Disable only descending and array indexing (recommended default):

{
"collectionGroup": "products",
"fieldPath": "someField",
"indexes": [
{ "order": "ASCENDING", "queryScope": "COLLECTION" }
]
}

Collection-level exemption for all fields:

{
"collectionGroup": "logs",
"fieldPath": "*",
"indexes": []
}
  1. Go to Firebase Console > Firestore Database > Indexes
  2. Click on “Single Field” tab
  3. Click “Add exemption”
  4. Select collection and field
  5. Choose indexing settings

Before exempting, identify:

  • Which fields are actually used in queries
  • Which fields have large values
  • Which collections have high write rates

For most applications, disable Descending & Array indexing by default, keeping only Ascending:

{
"collectionGroup": "yourCollection",
"fieldPath": "fieldName",
"indexes": [
{ "order": "ASCENDING", "queryScope": "COLLECTION" }
]
}

For logging collections that are rarely queried:

{
"collectionGroup": "webhookLogs",
"fieldPath": "*",
"indexes": []
},
{
"collectionGroup": "apiLogs",
"fieldPath": "*",
"indexes": []
},
{
"collectionGroup": "errorLogs",
"fieldPath": "*",
"indexes": []
}

Always keep indexes for fields used in:

  • where() clauses
  • orderBy() clauses
  • Composite index requirements
Query PatternIndex Needed?
Single field where()Auto-indexed (can exempt if not used)
where() + orderBy() different fieldsYES (composite)
Multiple where() with inequalityYES (composite)
where() same field as orderBy()Auto-indexed

Here’s a comprehensive example for a typical Shopify app:

{
"indexes": [
{
"collectionGroup": "orders",
"queryScope": "COLLECTION",
"fields": [
{ "fieldPath": "shopId", "order": "ASCENDING" },
{ "fieldPath": "createdAt", "order": "DESCENDING" }
]
}
],
"fieldOverrides": [
{
"collectionGroup": "shops",
"fieldPath": "settings",
"indexes": []
},
{
"collectionGroup": "shops",
"fieldPath": "accessToken",
"indexes": []
},
{
"collectionGroup": "products",
"fieldPath": "description",
"indexes": []
},
{
"collectionGroup": "products",
"fieldPath": "images",
"indexes": []
},
{
"collectionGroup": "webhookLogs",
"fieldPath": "*",
"indexes": []
},
{
"collectionGroup": "syncLogs",
"fieldPath": "*",
"indexes": []
}
]
}

After updating firestore.indexes.json, deploy with:

Terminal window
firebase deploy --only firestore:indexes

Will exempting indexes break existing queries?

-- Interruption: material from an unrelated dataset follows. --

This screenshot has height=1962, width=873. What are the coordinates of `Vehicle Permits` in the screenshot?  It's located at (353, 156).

Section titled “Will exempting indexes break existing queries?”

Yes, if you exempt a field that is used in a query’s where() or orderBy() clause, that query will fail. Always check your codebase before exempting.

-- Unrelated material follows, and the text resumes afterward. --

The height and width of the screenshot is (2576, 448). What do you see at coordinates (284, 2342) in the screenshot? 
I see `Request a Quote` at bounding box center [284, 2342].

Yes, simply remove the exemption from fieldOverrides or update the indexes array. The field will revert to automatic indexing.

This varies by your data. For collections with large text fields or high document counts, savings can be significant (10-30% of index storage costs).

No, exemptions only affect which queries are possible. Reads of exempted fields work normally.